Weitere Investoren, die Interesse am Projekt bekunden, werden gefunden. Die Namens- und Logoentwicklung beginnt. Das Team wird um einen weiteren Ingenieur vergrössert. Alle neuen Mitarbeiter absolvieren einen Tauchkurs, um zusätzliches Verständnis für die Anwendung und Funktion von Tauchcomputern zu bekommen. Bald werden erste funktionsfähige Flaschendrucksender produziert. Die Entwicklung der Displaydarstellung und der Gehäusekonstruktion machen Fortschritte.
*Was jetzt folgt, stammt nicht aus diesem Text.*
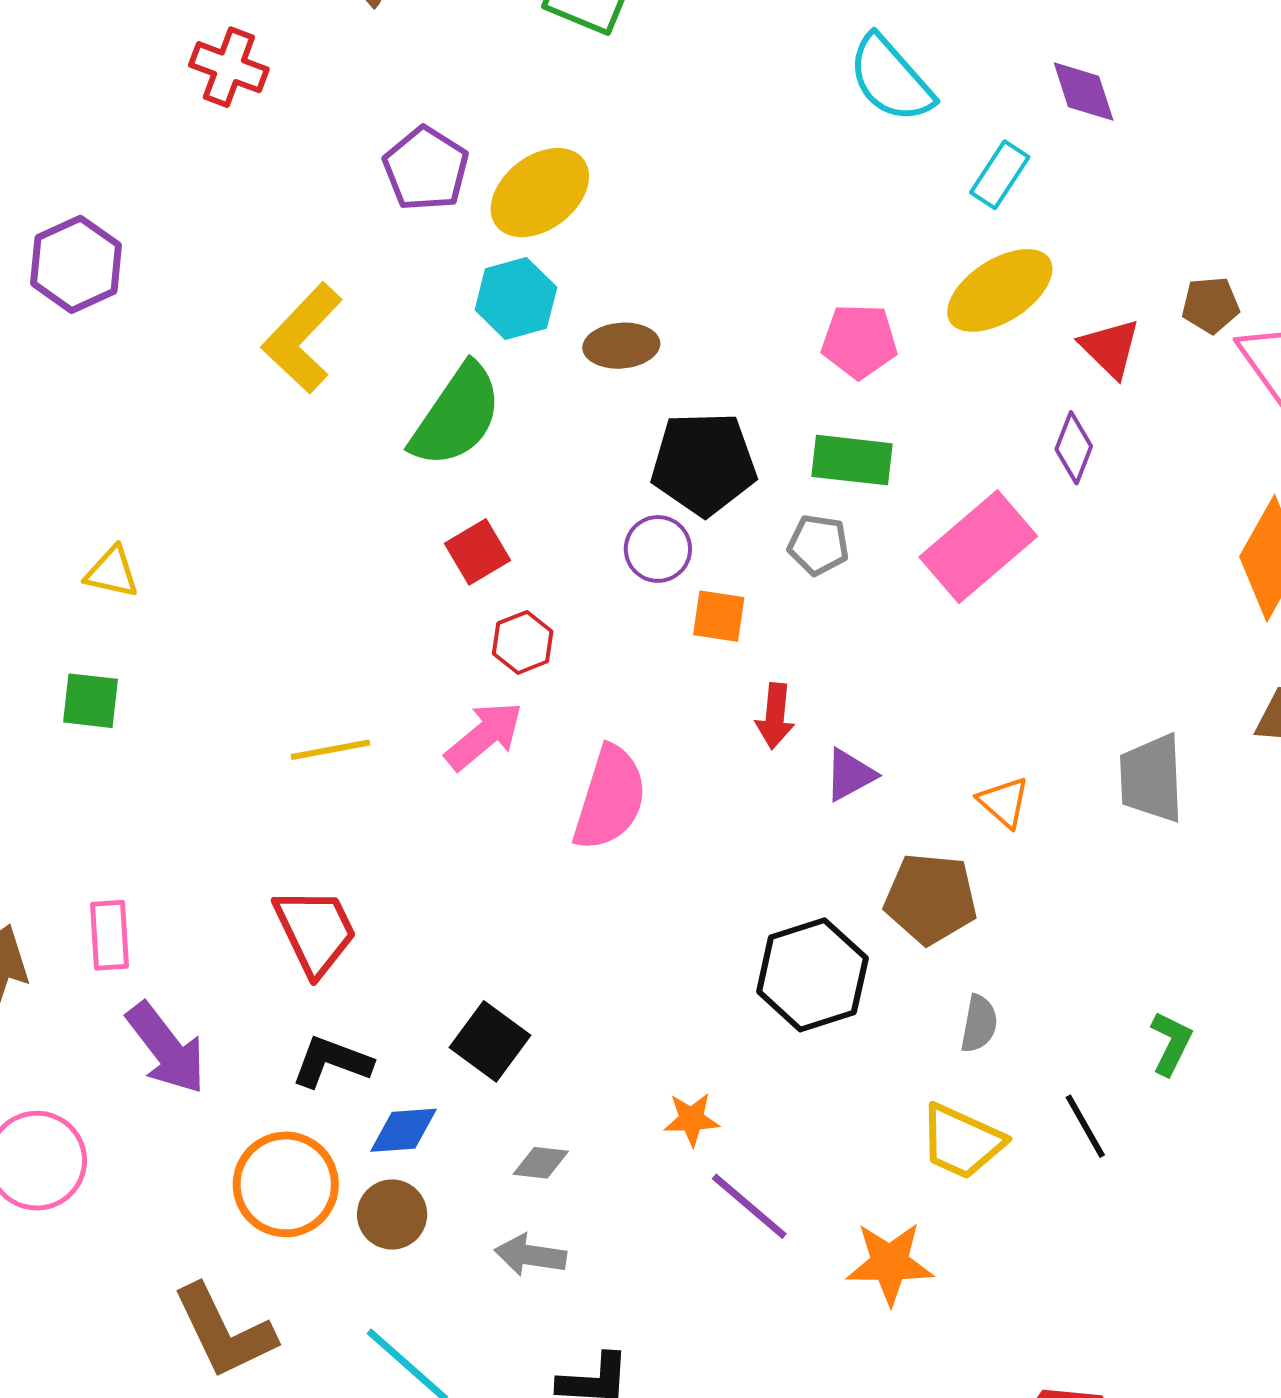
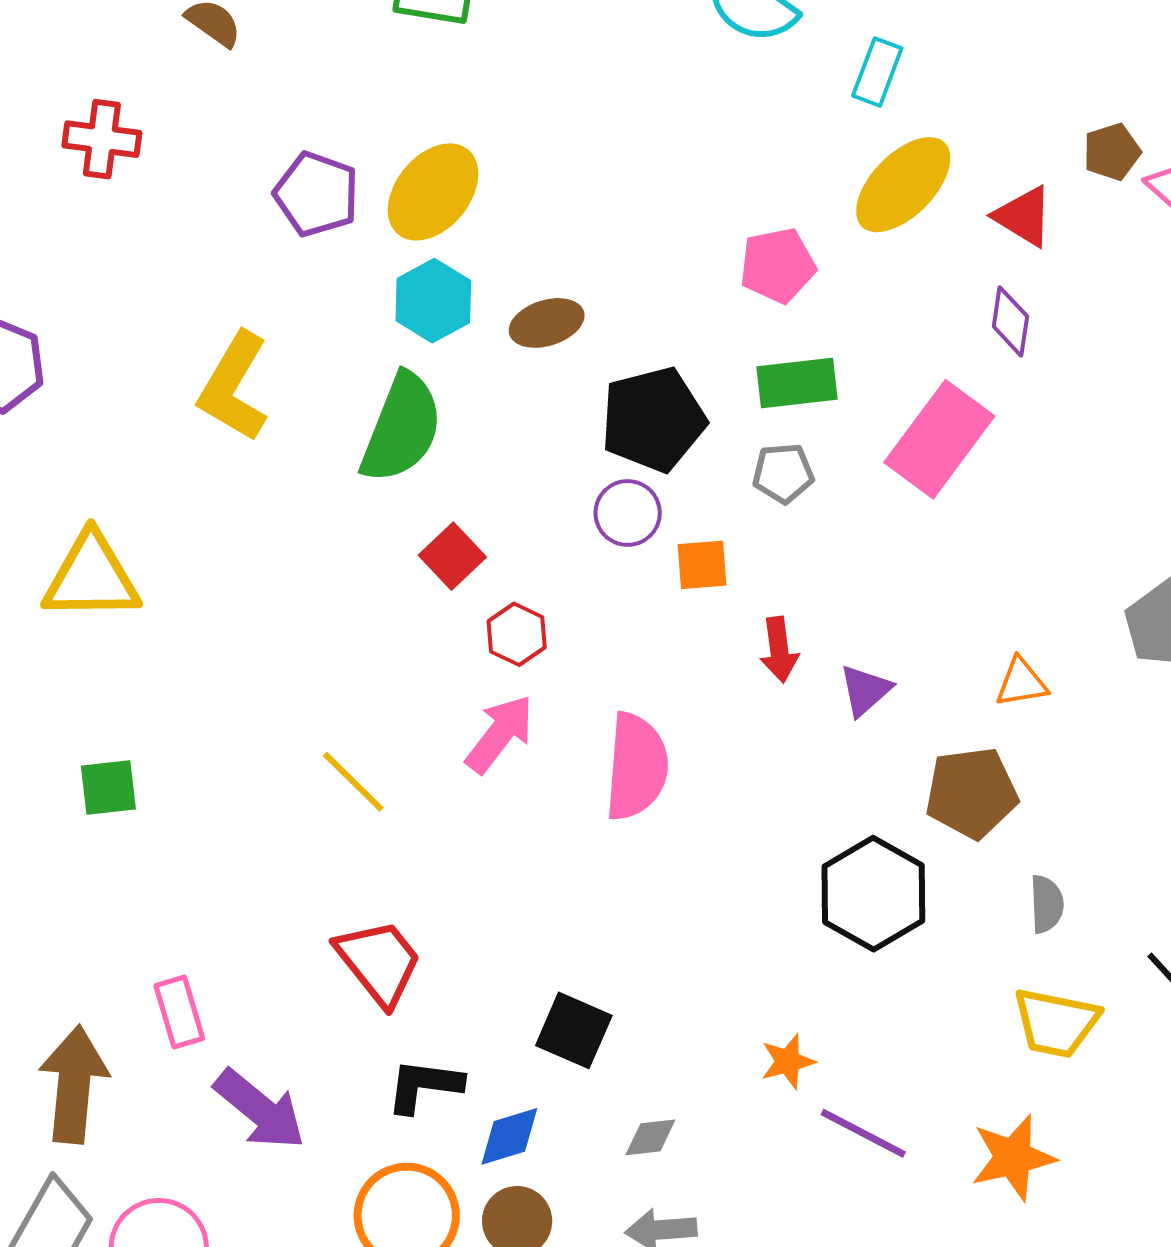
yellow triangle: (112, 572) -> (91, 577), moved, size x1.8
yellow line: (330, 750) -> (353, 782), turned 68
orange triangle: (1004, 802) -> (1021, 683), turned -38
Es können erste Funktionsmuster des neuen Gerätes gefertigt werden. Der erste Tauchgang mit einem Prototyp findet statt.

Sammelpatente zur Anzeigephilosophie, zur Gehäusetechnologie, zum Mehrbenutzersystem und zur Tauchgangsanalyse werden angemeldet. Mit der zweiten Generation von Prototypen wird Anfang Januar 2008 bei frostigen Temperaturen im Zürichsee getaucht.

Der Zürichsee und der Bodensee sind vom Prototypenstadium an bis zur Serienreife die Gewässer, in denen der uemis SDA auf Herz und Nieren getestet wird. Diese unzähligen Tauchgänge werden durch verschiedene Testwochen ergänzt. Im April 2008 folgen während einer Testwoche in Ägypten 60 erfolgreiche Tauchgänge. Gegen Ende des Frühjahrs beginnt die Herstellung der ersten Nullserie. Diese wird in einer Testwoche auf Elba während 250 Tauchgängen getestet. Im Sommer und Herbst 2008 werden die zweite und dritte Nullserie produziert. Im Oktober 2008 folgt eine weitere Testwoche mit 150 Tauchgängen in Ägypten.

Im Spätherbst wird die Programmierung für die webbasierte Synchronisation abgeschlossen. Die Corporate Website mit integriertem Onlineshop wird im Dezember 2008 aufgeschaltet. Ab dem 24. Dezember 2008 wird die detaillierte Produktbeschreibung für den uemis SDA sichtbar werden.